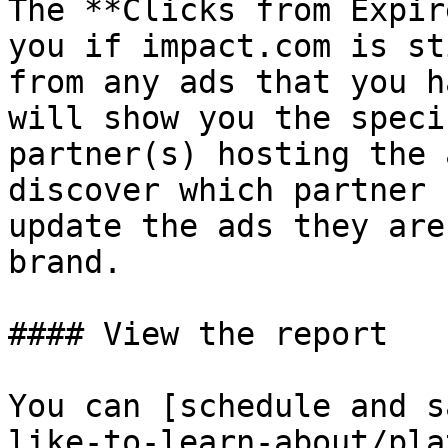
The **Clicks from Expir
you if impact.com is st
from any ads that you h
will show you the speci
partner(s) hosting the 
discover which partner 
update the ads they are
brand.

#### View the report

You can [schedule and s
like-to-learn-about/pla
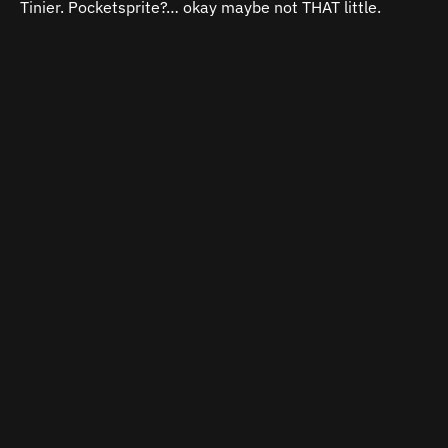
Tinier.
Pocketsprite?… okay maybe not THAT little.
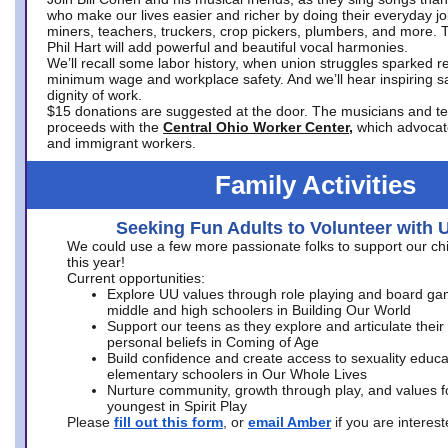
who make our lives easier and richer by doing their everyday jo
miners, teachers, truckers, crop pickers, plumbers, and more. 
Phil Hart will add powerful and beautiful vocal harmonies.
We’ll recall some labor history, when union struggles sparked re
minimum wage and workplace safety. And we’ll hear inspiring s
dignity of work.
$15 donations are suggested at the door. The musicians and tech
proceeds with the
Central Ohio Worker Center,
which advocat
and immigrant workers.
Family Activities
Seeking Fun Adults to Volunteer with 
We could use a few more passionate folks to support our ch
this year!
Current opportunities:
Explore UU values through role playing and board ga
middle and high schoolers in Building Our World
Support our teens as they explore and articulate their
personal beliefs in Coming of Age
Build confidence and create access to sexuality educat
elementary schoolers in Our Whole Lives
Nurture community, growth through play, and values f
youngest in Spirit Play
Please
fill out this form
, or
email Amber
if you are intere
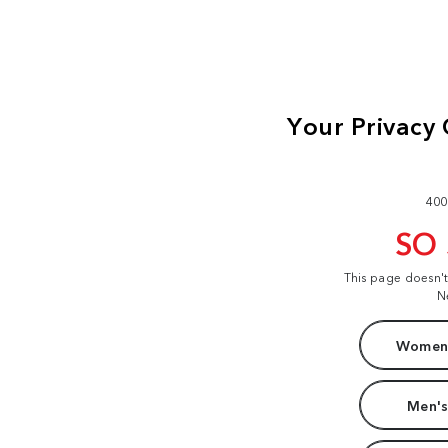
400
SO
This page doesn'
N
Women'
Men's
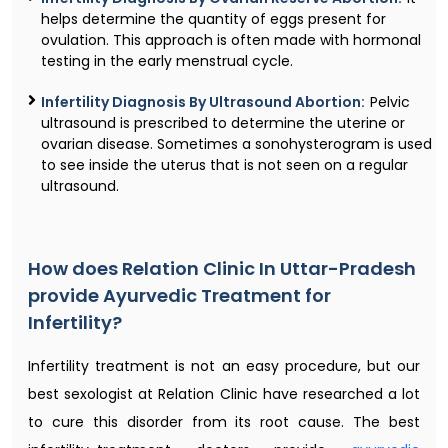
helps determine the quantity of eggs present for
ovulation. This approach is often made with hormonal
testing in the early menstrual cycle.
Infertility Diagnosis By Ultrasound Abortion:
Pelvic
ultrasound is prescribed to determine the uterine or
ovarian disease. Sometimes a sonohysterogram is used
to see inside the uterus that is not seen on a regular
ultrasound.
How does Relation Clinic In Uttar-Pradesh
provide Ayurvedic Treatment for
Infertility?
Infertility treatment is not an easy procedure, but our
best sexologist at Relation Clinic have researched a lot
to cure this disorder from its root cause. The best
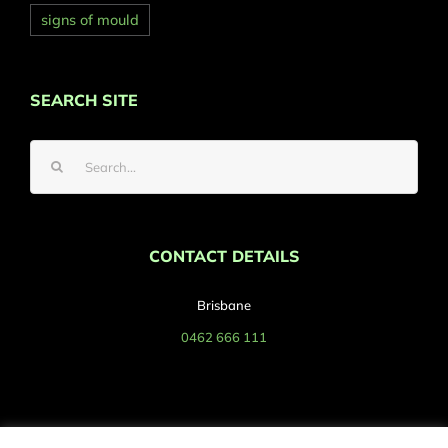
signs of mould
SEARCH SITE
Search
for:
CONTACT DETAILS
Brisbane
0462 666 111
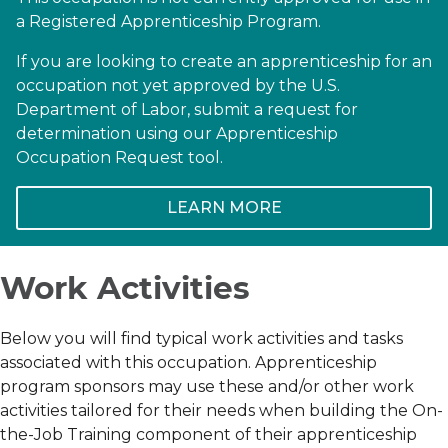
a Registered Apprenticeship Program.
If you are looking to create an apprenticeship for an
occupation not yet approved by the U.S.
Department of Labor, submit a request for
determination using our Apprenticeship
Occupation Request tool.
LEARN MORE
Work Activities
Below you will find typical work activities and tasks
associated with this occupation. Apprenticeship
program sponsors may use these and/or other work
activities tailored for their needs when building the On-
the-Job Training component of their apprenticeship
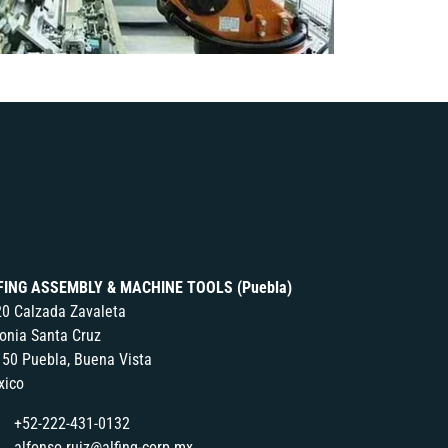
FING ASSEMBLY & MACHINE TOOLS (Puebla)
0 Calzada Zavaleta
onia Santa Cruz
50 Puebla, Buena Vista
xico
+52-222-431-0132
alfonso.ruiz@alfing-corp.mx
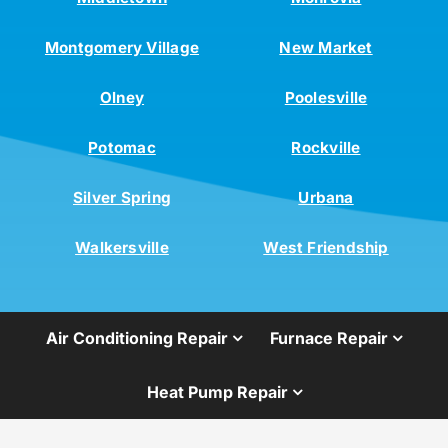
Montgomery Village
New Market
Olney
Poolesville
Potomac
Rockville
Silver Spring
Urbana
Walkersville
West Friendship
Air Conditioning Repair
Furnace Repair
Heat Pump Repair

Exercise description ::
Whenever the word "create" shows up in a line of the entries above, copy that line.

Response to this task ::
Build confidence and create access to sexuality educat
If you are looking to create an apprenticeship for an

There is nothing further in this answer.